Since May this year, Jeroen Reessink has been driving the hydrogen car Hyundai Nexo. Read about his experience here.
Jeroen: “” After about 9000 km, fortunately I got a reliable feeling about the consumption of the car and thus the intended range. I also have a fairly good picture of the available filling stations in the region (the Netherlands, Niedersachsen, Nordrhein-Westfalen). I see it as a challenge to make a sum over and over, which trips to make and where / when to refuel. This “tank voltage” is actually the only pressure I experience when using the NEXO. For the rest it is and remains a wonderfully comfortable car to drive ”.

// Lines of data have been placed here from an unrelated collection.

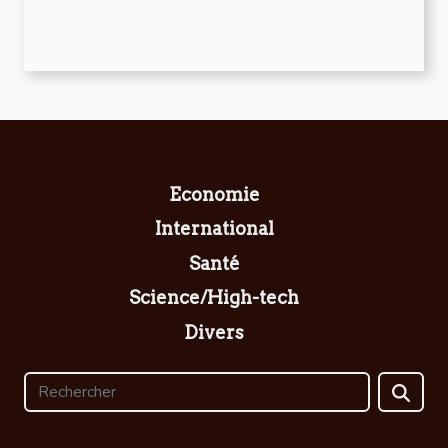
Economie
International
Santé
Science/High-tech
Divers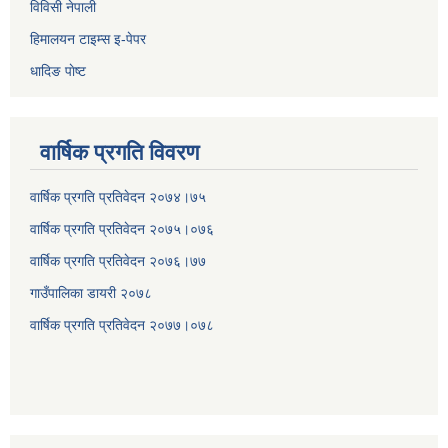
विविसी नेपाली
हिमालयन टाइम्स इ-पेपर
धादिङ पाेष्ट
वार्षिक प्रगति विवरण
वार्षिक प्रगति प्रतिवेदन २०७४।७५
वार्षिक प्रगति प्रतिवेदन २०७५।०७६
वार्षिक प्रगति प्रतिवेदन २०७६।७७
गाउँपालिका डायरी २०७८
वार्षिक प्रगति प्रतिवेदन २०
७७।०७८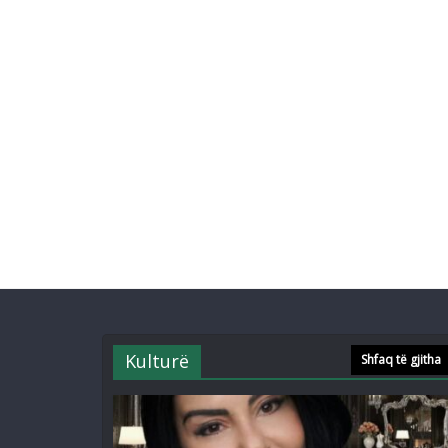
Kulturë
Shfaq të gjitha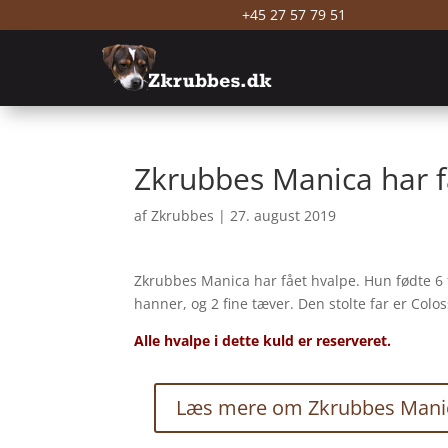
+45 27 57 79 51
Zkrubbes Manica har f
af
Zkrubbes
|
27. august 2019
Zkrubbes Manica har fået hvalpe. Hun fødte 6 
hanner, og 2 fine tæver. Den stolte far er Colo
Alle hvalpe i dette kuld er reserveret.
Læs mere om Zkrubbes Mani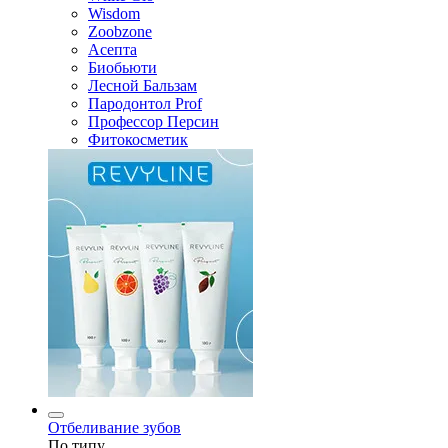
Wisdom
Zoobzone
Асепта
Биобьюти
Лесной Бальзам
Пародонтол Prof
Профессор Персин
Фитокосметик
Отбеливание зубов
По типу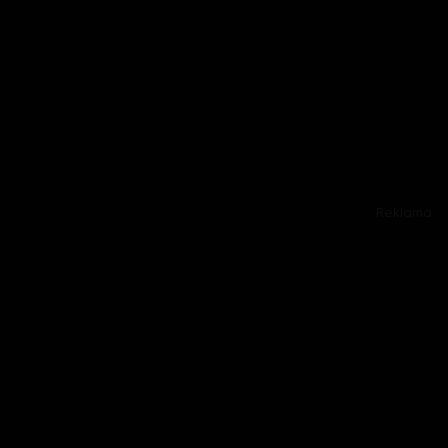
Reklama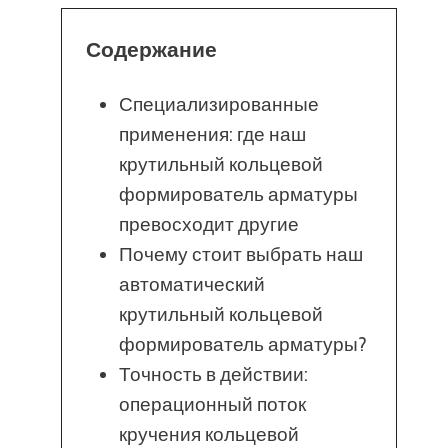
Содержание
Специализированные
применения: где наш
крутильный кольцевой
формирователь арматуры
превосходит другие
Почему стоит выбрать наш
автоматический
крутильный кольцевой
формирователь арматуры?
Точность в действии:
операционный поток
кручения кольцевой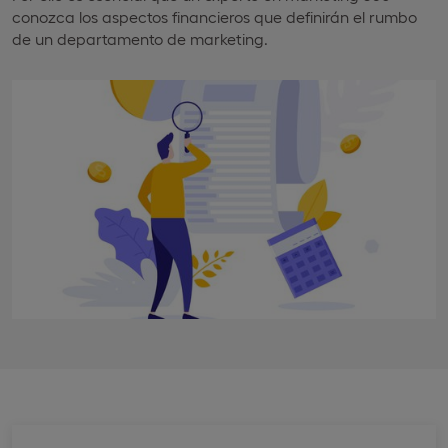
conozca los aspectos financieros que definirán el rumbo
de un departamento de marketing.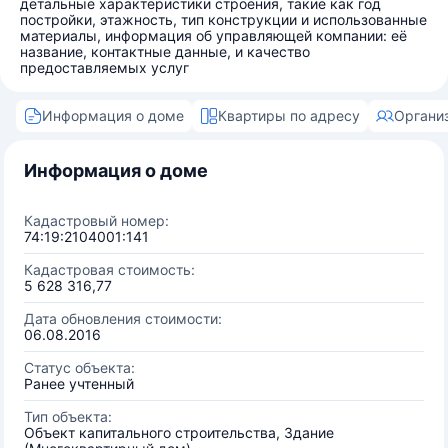
детальные характеристики строения, такие как год
постройки, этажность, тип конструкции и использованные
материалы, информация об управляющей компании: её
название, контактные данные, и качество
предоставляемых услуг
Информация о доме
Квартиры по адресу
Органи
Информация о доме
Кадастровый номер:
74:19:2104001:141
Кадастровая стоимость:
5 628 316,77
Дата обновления стоимости:
06.08.2016
Статус объекта:
Ранее учтенный
Тип объекта:
Объект капитального строительства, Здание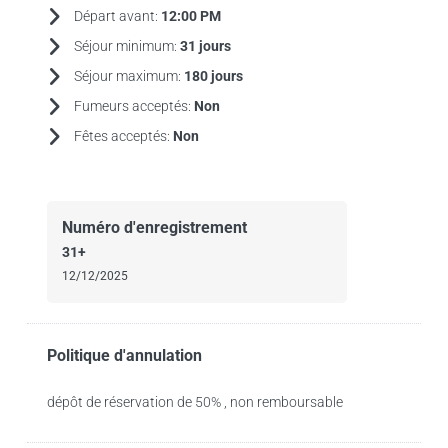
Départ avant:
12:00 PM
Séjour minimum:
31 jours
Séjour maximum:
180 jours
Fumeurs acceptés:
Non
Fêtes acceptés:
Non
Numéro d'enregistrement
31+
12/12/2025
Politique d'annulation
dépôt de réservation de 50% , non remboursable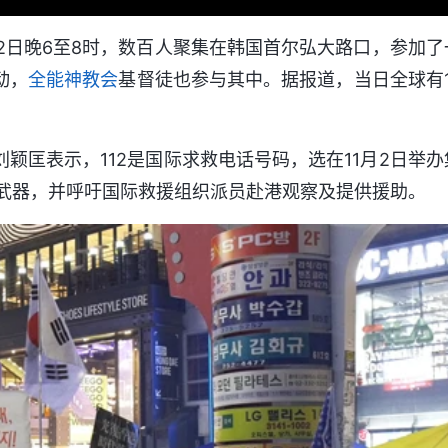
1月2日晚6至8时，数百人聚集在韩国首尔弘大路口，参加了
动，
全能神教会
基督徒也参与其中。据报道，当日全球有1
颖匡表示，112是国际求救电话号码，选在11月2日举办
武器，并呼吁国际救援组织派员赴港观察及提供援助。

Last summer we went to Denmark with the family. Thanks to Holthausen left with a full tank from Groningen with destination Esbjerg (West Jutland). A journey of approximately 650 km, which in theory can be driven with one full tank. We did not accept that challenge, because with 2 children and a dog we already have enough challenge to keep the trip pleasant. Normally abroad has something exciting in terms of travel, toll, Baustelle etc., while we know our paths in the Netherlands. The opposite applies with regard to “tank voltage”. As soon as we have passed the border with the eastern neighbors, we see one or more hydrogen filling stations in every large city. The same applies to Denmark, the country with the highest density in terms of hydrogen stations. To paint a picture for our trip to West Jutland, we pass gas stations in Bremen (2 pcs.), Hamburg (3 pcs.), Flensburg, Kolding and Esbjerg. The largest distance between 2 petrol stations is 200 km (Groningen-Bremen), which of course does not pose any problems with an average range of 550 km.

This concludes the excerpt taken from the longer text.